Find the line containing "Táhne mu na 20 let, ale už lze o" in the data below, then output that line and each one after it exactly, with nothing else.
*** DATA FOR THE TASK Section Begins ***
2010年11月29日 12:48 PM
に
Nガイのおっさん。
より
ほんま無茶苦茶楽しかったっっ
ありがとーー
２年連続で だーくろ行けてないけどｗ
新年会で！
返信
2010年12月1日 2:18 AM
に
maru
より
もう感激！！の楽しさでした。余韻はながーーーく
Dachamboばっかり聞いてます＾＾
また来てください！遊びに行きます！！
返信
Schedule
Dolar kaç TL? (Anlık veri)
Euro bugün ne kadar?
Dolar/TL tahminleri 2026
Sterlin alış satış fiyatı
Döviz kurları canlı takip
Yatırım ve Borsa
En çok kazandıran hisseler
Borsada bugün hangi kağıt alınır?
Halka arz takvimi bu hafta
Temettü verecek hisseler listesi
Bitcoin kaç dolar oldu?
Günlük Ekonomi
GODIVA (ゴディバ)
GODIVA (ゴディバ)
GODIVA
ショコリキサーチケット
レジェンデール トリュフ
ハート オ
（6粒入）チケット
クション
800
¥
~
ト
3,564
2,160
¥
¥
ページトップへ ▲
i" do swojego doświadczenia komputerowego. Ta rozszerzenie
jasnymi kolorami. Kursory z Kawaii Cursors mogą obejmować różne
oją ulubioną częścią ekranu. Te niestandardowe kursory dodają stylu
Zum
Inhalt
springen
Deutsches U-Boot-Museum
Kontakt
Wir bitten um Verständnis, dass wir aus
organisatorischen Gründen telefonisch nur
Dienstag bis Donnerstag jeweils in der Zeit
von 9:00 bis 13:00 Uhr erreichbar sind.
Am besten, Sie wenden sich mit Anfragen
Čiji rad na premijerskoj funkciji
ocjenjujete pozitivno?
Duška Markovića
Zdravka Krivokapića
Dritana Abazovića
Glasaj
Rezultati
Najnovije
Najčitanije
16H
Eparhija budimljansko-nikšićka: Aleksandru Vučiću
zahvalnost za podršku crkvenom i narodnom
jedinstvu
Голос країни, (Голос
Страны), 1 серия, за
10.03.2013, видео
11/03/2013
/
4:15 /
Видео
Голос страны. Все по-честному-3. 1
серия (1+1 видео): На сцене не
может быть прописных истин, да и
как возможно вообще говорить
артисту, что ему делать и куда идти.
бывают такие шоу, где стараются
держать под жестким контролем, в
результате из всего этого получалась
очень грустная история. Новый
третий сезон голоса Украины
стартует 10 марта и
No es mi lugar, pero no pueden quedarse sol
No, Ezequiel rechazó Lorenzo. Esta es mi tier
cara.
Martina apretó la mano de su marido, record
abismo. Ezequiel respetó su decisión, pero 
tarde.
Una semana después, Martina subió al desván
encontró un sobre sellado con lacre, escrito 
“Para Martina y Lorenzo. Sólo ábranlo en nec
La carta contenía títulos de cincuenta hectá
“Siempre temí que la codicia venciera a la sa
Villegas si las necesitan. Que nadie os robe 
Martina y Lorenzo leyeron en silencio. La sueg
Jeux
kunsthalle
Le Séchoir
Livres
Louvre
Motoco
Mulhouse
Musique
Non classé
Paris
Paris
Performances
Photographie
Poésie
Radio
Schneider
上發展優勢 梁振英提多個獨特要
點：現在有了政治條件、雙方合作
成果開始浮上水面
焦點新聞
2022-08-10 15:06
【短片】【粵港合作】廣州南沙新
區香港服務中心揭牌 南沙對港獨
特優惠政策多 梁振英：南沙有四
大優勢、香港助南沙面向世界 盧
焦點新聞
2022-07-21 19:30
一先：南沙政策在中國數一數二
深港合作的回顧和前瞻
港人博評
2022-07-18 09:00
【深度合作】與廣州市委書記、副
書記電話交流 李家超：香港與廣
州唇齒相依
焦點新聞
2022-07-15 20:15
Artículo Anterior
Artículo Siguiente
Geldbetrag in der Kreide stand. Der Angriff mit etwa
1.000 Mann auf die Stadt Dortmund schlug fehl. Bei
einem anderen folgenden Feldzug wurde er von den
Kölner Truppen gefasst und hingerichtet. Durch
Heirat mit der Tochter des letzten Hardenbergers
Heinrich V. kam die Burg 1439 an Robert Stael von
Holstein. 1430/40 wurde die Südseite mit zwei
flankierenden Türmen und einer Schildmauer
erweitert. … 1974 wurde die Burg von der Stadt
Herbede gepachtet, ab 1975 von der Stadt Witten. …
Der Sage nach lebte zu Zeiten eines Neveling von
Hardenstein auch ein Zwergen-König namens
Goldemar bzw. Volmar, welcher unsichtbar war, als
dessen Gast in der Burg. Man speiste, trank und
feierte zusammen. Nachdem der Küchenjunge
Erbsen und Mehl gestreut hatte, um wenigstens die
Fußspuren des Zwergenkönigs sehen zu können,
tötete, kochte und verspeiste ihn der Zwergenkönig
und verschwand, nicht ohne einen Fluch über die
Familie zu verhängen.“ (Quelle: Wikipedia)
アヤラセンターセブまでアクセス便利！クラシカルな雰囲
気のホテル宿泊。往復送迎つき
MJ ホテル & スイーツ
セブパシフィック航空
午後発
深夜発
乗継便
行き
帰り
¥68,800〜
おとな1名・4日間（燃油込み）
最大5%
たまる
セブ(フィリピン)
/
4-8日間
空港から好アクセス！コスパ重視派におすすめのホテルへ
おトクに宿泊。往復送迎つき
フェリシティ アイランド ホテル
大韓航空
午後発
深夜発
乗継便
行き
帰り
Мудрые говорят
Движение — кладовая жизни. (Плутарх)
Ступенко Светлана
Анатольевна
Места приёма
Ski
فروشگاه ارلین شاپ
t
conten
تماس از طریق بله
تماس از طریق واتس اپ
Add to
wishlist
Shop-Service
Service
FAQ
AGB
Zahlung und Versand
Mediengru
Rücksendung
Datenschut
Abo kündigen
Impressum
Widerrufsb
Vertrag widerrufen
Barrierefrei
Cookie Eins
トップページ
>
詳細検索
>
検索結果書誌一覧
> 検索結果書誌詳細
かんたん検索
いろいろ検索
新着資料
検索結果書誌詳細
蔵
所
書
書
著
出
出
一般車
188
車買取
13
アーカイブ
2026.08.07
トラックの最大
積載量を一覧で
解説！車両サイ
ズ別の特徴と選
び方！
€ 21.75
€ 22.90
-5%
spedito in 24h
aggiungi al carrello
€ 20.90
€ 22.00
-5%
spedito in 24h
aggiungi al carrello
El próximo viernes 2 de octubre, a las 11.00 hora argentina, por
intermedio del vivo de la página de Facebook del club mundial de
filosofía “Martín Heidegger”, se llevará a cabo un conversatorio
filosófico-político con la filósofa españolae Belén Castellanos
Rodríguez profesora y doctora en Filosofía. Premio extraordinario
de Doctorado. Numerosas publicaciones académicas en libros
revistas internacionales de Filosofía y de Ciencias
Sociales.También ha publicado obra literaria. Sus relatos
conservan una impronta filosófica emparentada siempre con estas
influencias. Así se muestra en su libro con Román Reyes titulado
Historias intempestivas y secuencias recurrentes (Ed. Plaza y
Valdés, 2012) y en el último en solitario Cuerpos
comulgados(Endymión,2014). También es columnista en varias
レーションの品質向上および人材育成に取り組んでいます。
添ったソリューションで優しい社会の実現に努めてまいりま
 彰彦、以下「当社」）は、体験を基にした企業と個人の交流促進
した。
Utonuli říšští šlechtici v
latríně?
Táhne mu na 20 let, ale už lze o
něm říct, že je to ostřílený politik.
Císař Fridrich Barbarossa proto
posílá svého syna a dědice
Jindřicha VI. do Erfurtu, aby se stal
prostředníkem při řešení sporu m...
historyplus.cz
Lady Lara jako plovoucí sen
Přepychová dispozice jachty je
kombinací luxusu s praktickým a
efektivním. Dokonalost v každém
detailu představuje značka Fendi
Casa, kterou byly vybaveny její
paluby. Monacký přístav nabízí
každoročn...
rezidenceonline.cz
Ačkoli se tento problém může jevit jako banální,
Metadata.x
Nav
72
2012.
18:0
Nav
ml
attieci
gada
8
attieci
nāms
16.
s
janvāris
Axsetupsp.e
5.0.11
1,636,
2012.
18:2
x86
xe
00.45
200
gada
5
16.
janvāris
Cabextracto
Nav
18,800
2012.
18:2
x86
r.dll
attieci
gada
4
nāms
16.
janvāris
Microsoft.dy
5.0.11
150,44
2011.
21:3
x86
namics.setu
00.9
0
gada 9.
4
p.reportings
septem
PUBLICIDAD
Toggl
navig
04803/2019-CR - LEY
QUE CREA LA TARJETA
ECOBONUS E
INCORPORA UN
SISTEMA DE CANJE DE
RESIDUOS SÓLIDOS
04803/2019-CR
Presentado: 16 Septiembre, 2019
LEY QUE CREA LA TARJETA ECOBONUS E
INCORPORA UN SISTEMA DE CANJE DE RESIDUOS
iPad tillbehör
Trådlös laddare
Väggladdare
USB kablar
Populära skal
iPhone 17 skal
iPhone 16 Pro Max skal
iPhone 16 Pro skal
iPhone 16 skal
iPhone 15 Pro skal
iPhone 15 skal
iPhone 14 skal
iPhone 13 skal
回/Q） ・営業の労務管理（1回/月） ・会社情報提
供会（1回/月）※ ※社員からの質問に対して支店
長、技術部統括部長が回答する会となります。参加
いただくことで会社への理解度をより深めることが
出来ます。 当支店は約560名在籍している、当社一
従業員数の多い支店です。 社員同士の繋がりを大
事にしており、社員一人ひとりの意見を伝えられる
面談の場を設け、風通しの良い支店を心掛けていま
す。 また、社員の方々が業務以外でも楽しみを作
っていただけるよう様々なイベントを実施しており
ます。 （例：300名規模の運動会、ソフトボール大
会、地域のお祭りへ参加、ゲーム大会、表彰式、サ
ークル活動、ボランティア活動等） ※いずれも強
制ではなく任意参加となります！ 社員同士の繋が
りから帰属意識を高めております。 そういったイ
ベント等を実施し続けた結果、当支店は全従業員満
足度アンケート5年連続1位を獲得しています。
*** DATA FOR THE TASK Section Ends ***
▶ [RESULT]
Táhne mu na 20 let, ale už lze o
něm říct, že je to ostřílený politik.
Císař Fridrich Barbarossa proto
posílá svého syna a dědice
Jindřicha VI. do Erfurtu, aby se stal
prostředníkem při řešení sporu m...
historyplus.cz
Lady Lara jako plovoucí sen
Přepychová dispozice jachty je
kombinací luxusu s praktickým a
efektivním. Dokonalost v každém
detailu představuje značka Fendi
Casa, kterou byly vybaveny její
paluby. Monacký přístav nabízí
každoročn...
rezidenceonline.cz
Ačkoli se tento problém může jevit jako banální,
Metadata.x
Nav
72
2012.
18:0
Nav
ml
attieci
gada
8
attieci
nāms
16.
s
janvāris
Axsetupsp.e
5.0.11
1,636,
2012.
18:2
x86
xe
00.45
200
gada
5
16.
janvāris
Cabextracto
Nav
18,800
2012.
18:2
x86
r.dll
attieci
gada
4
nāms
16.
janvāris
Microsoft.dy
5.0.11
150,44
2011.
21:3
x86
namics.setu
00.9
0
gada 9.
4
p.reportings
septem
PUBLICIDAD
Toggl
navig
04803/2019-CR - LEY
QUE CREA LA TARJETA
ECOBONUS E
INCORPORA UN
SISTEMA DE CANJE DE
RESIDUOS SÓLIDOS
04803/2019-CR
Presentado: 16 Septiembre, 2019
LEY QUE CREA LA TARJETA ECOBONUS E
INCORPORA UN SISTEMA DE CANJE DE RESIDUOS
iPad tillbehör
Trådlös laddare
Väggladdare
USB kablar
Populära skal
iPhone 17 skal
iPhone 16 Pro Max skal
iPhone 16 Pro skal
iPhone 16 skal
iPhone 15 Pro skal
iPhone 15 skal
iPhone 14 skal
iPhone 13 skal
回/Q） ・営業の労務管理（1回/月） ・会社情報提
供会（1回/月）※ ※社員からの質問に対して支店
長、技術部統括部長が回答する会となります。参加
いただくことで会社への理解度をより深めることが
出来ます。 当支店は約560名在籍している、当社一
従業員数の多い支店です。 社員同士の繋がりを大
事にしており、社員一人ひとりの意見を伝えられる
面談の場を設け、風通しの良い支店を心掛けていま
す。 また、社員の方々が業務以外でも楽しみを作
っていただけるよう様々なイベントを実施しており
ます。 （例：300名規模の運動会、ソフトボール大
会、地域のお祭りへ参加、ゲーム大会、表彰式、サ
ークル活動、ボランティア活動等） ※いずれも強
制ではなく任意参加となります！ 社員同士の繋が
りから帰属意識を高めております。 そういったイ
ベント等を実施し続けた結果、当支店は全従業員満
足度アンケート5年連続1位を獲得しています。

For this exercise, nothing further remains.